İlginç bir soru! Bu tarz sorular genellikle olasılığın çoğu insanın içgüdüsel olarak düşündüğünden farklı çalıştığını gösterir. Soruda, bir çocuğun Çarşamba günü doğmuş olması bilgisinin diğer çocuğun cinsiyetine olan etkisine odaklanılıyor.
Öncelikle, birçok kişi bu tür sorularda önyargısız bir hesaplama yapmadan sezgisel bir tahminde bulunabilir. Çocukların cinsiyetinden bağımsız olarak doğum günleriyle ilgili tüm kombinasyonları düşünmeliyiz. Olasılık hesaplamasında şartlı olasılık yaklaşımı önem kazanır. Genellikle bu tür problemler "Bertrand'in paradoksu" olarak bilinen bir çelişkiyi andırır.
Genel düşünceye göre, şöyle düşünebiliriz: Varsayılan bir bilgi durumuna göre analiz etmeliyiz, yani çocuklardan birinin Çarşamba günü doğduğunu biliriz; bu, toplam olası doğum günü kombinasyonlarının sayısını zaten kısıtlıyor. İstatistiksel analiz yaparsak, 14 olası kombinasyonla karşılaşırız: BB (iki erkek), BG (bir erkek ve bir kız), GB (bir kız ve bir erkek), ve GG (iki kız), ve bunların her birinin belirli bir doğum günü sırası vardır.
Eğer modellemeyi daha da derinleştirirseniz, aslında genellikle sonucu sezgisel olandan farklı bir cevap bulabilirsiniz ve bu da işte bu soru tamamen kafa karıştırıcı hale gelir. Öyleyse tartışmaya açık bir mesele: veriler, analiz yöntemlerine bağlı olarak farklı sonuçlar verebilir.
Ancak daha detaylı bir hesaplama yapacak olursak, "şartlı olasılık" gibi kilit kavramları doğru kullanmalıyız ve olasılıkları adil bir şekilde değerlendirmeliyiz. Rastgele simülasyon veya modellemeyle, olayın tamamen objektif olduğunu kanıtlamak için bir sonuç aldığımızda, çocuklardan birinin kız, diğerinin erkek olmaması gerektiğini düşündüğümüz gibi, sezgisel yargıyı kullanmadan durum aşağıdaki gibi olurdu.

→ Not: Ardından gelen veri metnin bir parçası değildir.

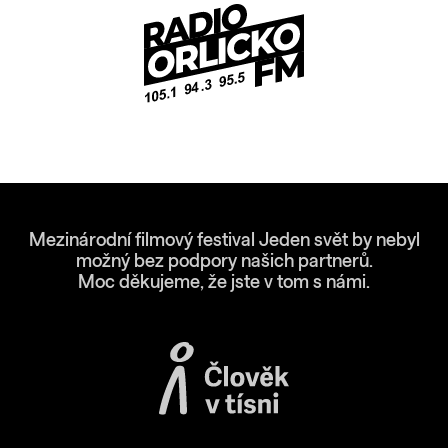
Mezinárodní filmový festival Jeden svět by nebyl
možný bez podpory našich partnerů.
Moc děkujeme, že jste v tom s námi.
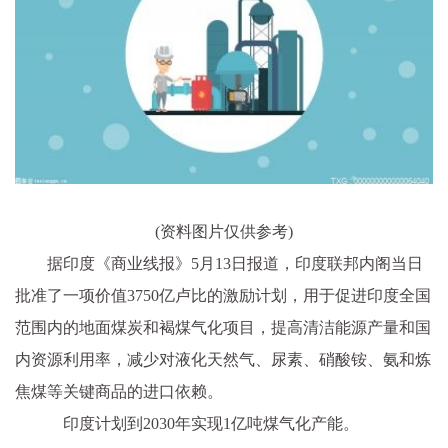
(资料图片仅供参考)
据印度《商业线报》5月13日报道，印度联邦内阁当日
批准了一项价值3750亿卢比的激励计划，用于促进印度全国
范围内的地面煤炭和褐煤气化项目，提高清洁能源产量和国
内资源利用率，减少对液化天然气、尿素、硝酸铵、氨和炼
焦煤等关键商品的进口依赖。
印度计划到2030年实现1亿吨煤气化产能。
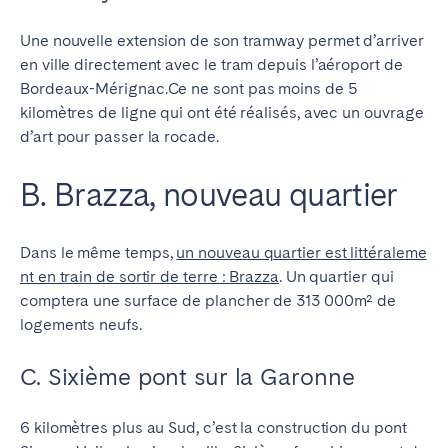
Une nouvelle extension de son tramway permet d’arriver
en ville directement avec le tram depuis l’aéroport de
Bordeaux-Mérignac.Ce ne sont pas moins de 5
kilomètres de ligne qui ont été réalisés, avec un ouvrage
d’art pour passer la rocade.
B. Brazza, nouveau quartier
Dans le même temps,
un nouveau quartier est littéraleme
nt en train de sortir de terre : Brazza
. Un quartier qui
comptera une surface de plancher de 313 000m² de
logements neufs.
C. Sixième pont sur la Garonne
6 kilomètres plus au Sud, c’est la construction du pont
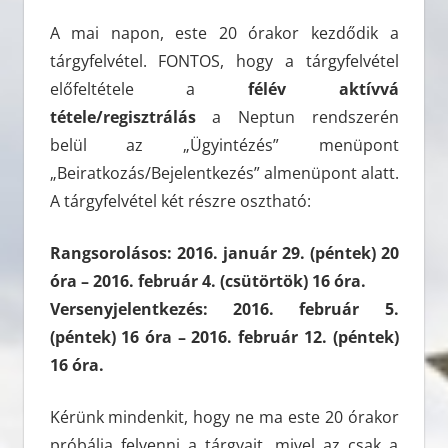
A mai napon, este 20 órakor kezdődik a
tárgyfelvétel. FONTOS, hogy a tárgyfelvétel
előfeltétele a
félév aktívvá
tétele/regisztrálás
a Neptun rendszerén
belül az „Ügyintézés” menüpont
„Beiratkozás/Bejelentkezés” almenüpont alatt.
A tárgyfelvétel két részre osztható:
Rangsorolásos: 2016. január 29. (péntek) 20
óra – 2016. február 4. (csütörtök) 16 óra.
Versenyjelentkezés: 2016. február 5.
(péntek) 16 óra – 2016. február 12. (péntek)
16 óra.
Kérünk mindenkit, hogy ne ma este 20 órakor
próbálja felvenni a tárgyait, mivel az csak a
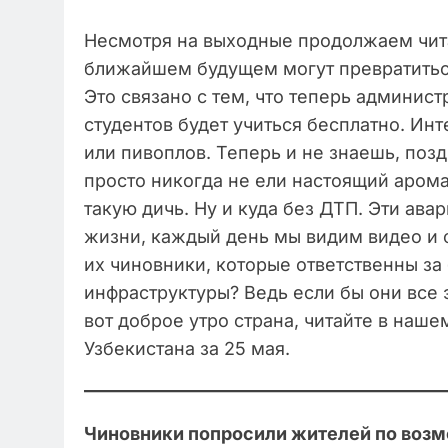
Несмотря на выходные продолжаем чита
ближайшем будущем могут превратитьс
Это связано с тем, что теперь админист
студентов будет учиться бесплатно. Ин
или пивоплов. Теперь и не знаешь, поз
просто никогда не ели настоящий аром
такую дичь. Ну и куда без ДТП. Эти ав
жизни, каждый день мы видим видео и 
их чиновники, которые ответственны з
инфраструктуры? Ведь если бы они все 
вот доброе утро страна, читайте в наш
Узбекистана за 25 мая.
Чиновники попросили жителей по возмо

O zaman doğru cevabı sorularla çevirelim: "Bilgi doğrultusunda istatistiksel yaklaşımla çocukların cinsiyetini yorumlamak sadece matematiksel bir yanılgının sonucunu mu ortaya çıkarır?" veya "Gerçekten biri Çarşamba günü doğduysa bu durumu etkilemiyor mu?". Bu ise, kaynak ve bağlantı noktasının doğru kullanımı ve sezgiselle daha net cevaplar üretmenin veya sezgiye dayalı sonuçlar tahmin etmenin daha iyi olup olmadığını gösteren önemli bir eğilim oluşturur. Bu tür sosyal ve matematik içeren problemler filozofik ve matematiksel bir tartışmanın temelini oluşturabilir.